Ambos se habían hecho amigos casi desde el principio, hacía seis años. Domi, como ella le llamaba, hablaba por entonces un pésimo español y ella, por su parte, no hablaba ni una sola palabra de francés. Así que con la voluntad y la necesidad de por medio, ambos habían desarrollado la forma de comunicarse lo mas correctamente posible, hasta el glorioso día en que Domi había llegado casi a dominar el idioma español. Entre los compañeros de Ana circulaba hacia tiempo el rumor de que Domi estaba mas que enamorado de su empleada, pero para ella, el chef francés, joven, soltero y amable, no era sino un gran amigo al que le debía lealtad por haber sido la primera persona que le tendió la mano desinteresadamente cuando había llegado a la ciudad con Celina en brazos.
Casi como por arte de magia, los manteles blancos cubrieron las mesas, las flores de los vasos de cristal fueron sustituidas y Ana, en la puerta, ya estaba ataviada con el uniforme del día, un traje sastre de pantalón color camel, el cabello recogido en una coleta y su blanca sonrisa recibía a los primeros clientes del local. En ocasiones durante el turno compartía alguna frase con Lula, una de las meseras que era quizá su mejor amiga dentro y fuera del trabajo. Lula era de su misma edad, baja de estatura y francamente delgada, con la piel blanca como la leche y una abundante melena afro casi rubia que se movía al ritmo rápido que Lula vivía la vida; Lula era soltera, sin hijos y sin embargo la entendía casi a la perfección y siempre le inyectaba ánimos y la vitalidad que a ella le sobraba cuando todo parecía fallar alrededor.

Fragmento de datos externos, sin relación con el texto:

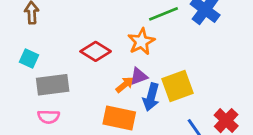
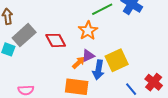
red diamond: (96, 51) -> (56, 40), turned 35
gray rectangle: (53, 85) -> (24, 35), moved, turned -30

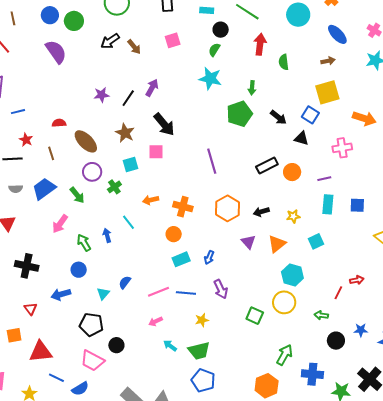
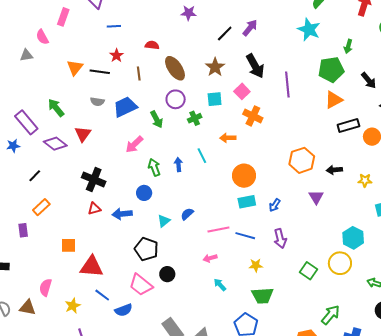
purple star: (101, 95) -> (189, 13), moved
pink square: (156, 152) -> (242, 91), turned 35
purple line: (212, 161) -> (287, 85), moved
orange cross: (183, 207) -> (253, 116), moved
orange circle: (174, 234) -> (244, 176), size x1.5
orange triangle: (277, 244) -> (334, 100), moved
red triangle: (31, 309) -> (94, 209), moved, turned 40
green trapezoid: (199, 351) -> (262, 296), moved

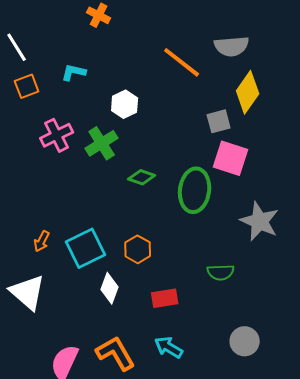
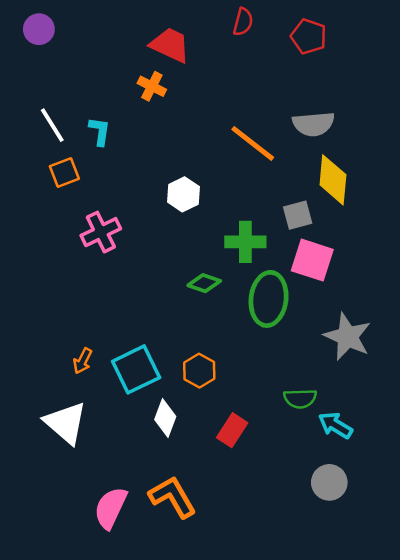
cyan L-shape: (74, 72) -> (100, 131), moved, turned 85
yellow diamond: (248, 92) -> (333, 180), turned -30
green cross: (102, 143) -> (245, 242), moved, turned 32
red rectangle: (165, 298) -> (232, 430), turned -48
cyan arrow: (169, 347) -> (335, 425), moved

La cocina del “Petite Swan” tenía habilitada un área de comedor para empleados lo más funcional posible, e incluso podría decirse que hasta cómoda; Domi solía hacer coincidir los horarios para no comer solo y solía compartir esos breves momentos con algunos de sus compañeros. Empotrada en la pared, una pantalla de tv se sintonizaba siguiendo una única regla: quien llegue primero escoge programa. Esa tarde cuando Ana cruzó la puerta blanca, ya Domi había elegido. Ella dirigió una mirada de decepción a Lula, los gustos del jefe, como los de la mayoría de los europeos que conocía, era todo menos amenos. Domi siempre que ganaba aquel “honor” sintonizaba el noticiero, incluso en algunas ocasiones anteriores había buscado un noticiero de su país, obviamente en francés, pero luego de los reclamos y la amenaza de no volver a comer en su compañía, había prometido que cualquier programa que eligiera sería hablado estrictamente en español. Eso no le quitaba lo aburrido, ni lo decepcionante para las chicas, quienes preferían ver algún programa corto de comedia en su descanso o algún musical. Sin embargo, ese jueves no sería el caso. No obstante la elección, Lula y Ana por primera vez en mucho tiempo estaban poniendo su atención a las notas que la adusta presentadora de la tarde relataba, unas en torno al clima, otras, a los conflictos bélicos en distintos países. “Lo bueno siempre lo dejan al final” comentó Lula refiriéndose a las notas que salían en torno a los carteles mexicanos; Lula siempre había fantaseado en convertirse en lo que ella llamaba buchona tuneada, en referencia a las famosas mujeres que enamoraban a los capos, vivían entre lujos y que, sobre todo, no tenían la necesidad de trabajar atendiendo mesas de “clientes groseros y mano largas” como los que ella en bastantes ocasiones había tenido que poner en su lugar.